Exercise:
From the line containing "ay Will Be Short-Term" down to the last line of the data, output each line word for word and include nothing else.
START Exercise data
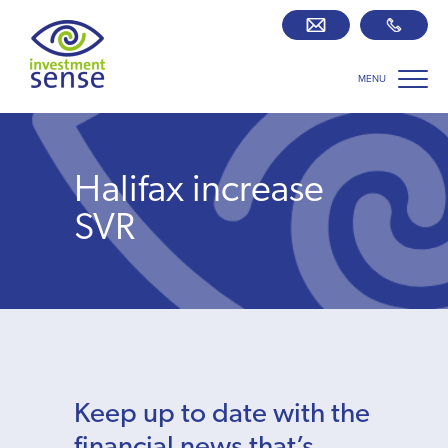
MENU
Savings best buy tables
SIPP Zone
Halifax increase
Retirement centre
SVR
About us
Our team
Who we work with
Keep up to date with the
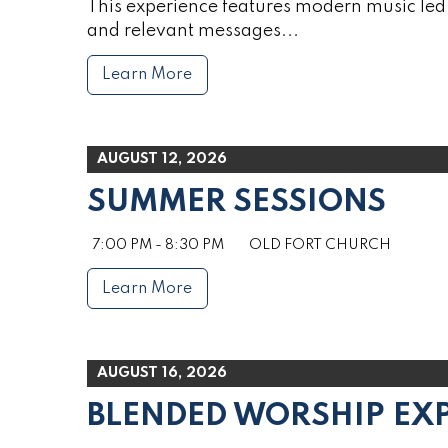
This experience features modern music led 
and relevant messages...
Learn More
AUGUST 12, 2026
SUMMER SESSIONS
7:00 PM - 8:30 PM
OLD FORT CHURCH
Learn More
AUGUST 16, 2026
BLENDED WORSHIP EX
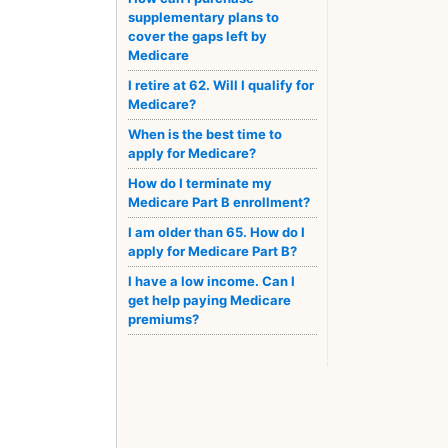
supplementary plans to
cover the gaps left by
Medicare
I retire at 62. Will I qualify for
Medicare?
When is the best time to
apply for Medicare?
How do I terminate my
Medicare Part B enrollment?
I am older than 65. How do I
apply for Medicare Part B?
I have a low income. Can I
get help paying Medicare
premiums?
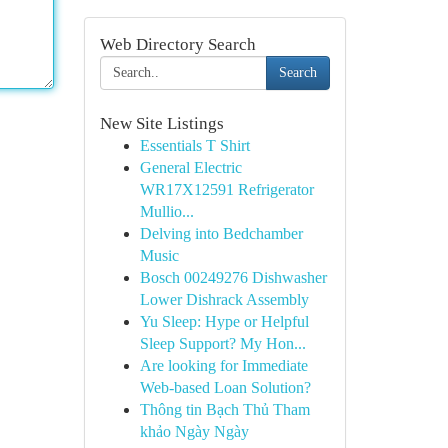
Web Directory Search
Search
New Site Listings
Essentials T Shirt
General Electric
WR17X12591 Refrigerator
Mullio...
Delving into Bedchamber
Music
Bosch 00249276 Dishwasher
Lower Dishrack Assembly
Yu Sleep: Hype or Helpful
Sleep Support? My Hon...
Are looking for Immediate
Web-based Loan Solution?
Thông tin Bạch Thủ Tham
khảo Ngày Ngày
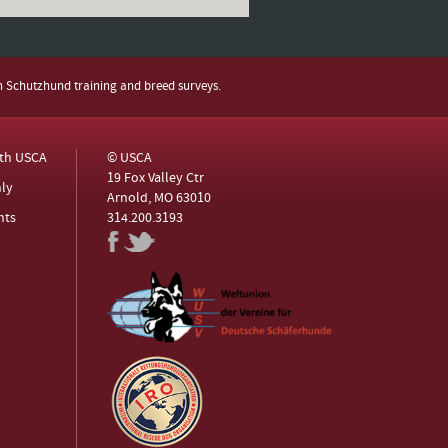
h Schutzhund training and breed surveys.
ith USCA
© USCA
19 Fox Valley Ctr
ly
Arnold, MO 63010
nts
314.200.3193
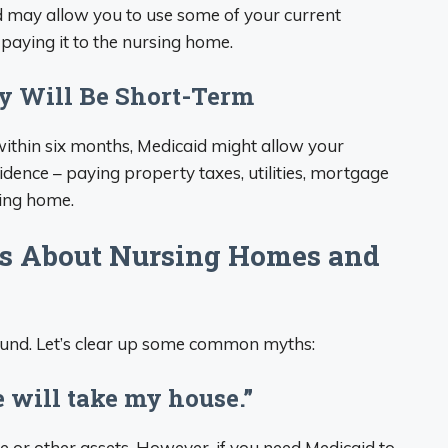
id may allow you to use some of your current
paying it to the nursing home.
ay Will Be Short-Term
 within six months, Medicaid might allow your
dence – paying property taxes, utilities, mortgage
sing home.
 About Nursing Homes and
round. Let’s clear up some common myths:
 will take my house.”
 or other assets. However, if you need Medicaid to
END Exercise data
Answer below:
ay Will Be Short-Term
 within six months, Medicaid might allow your
dence – paying property taxes, utilities, mortgage
sing home.
 About Nursing Homes and
round. Let’s clear up some common myths:
 will take my house.”
 or other assets. However, if you need Medicaid to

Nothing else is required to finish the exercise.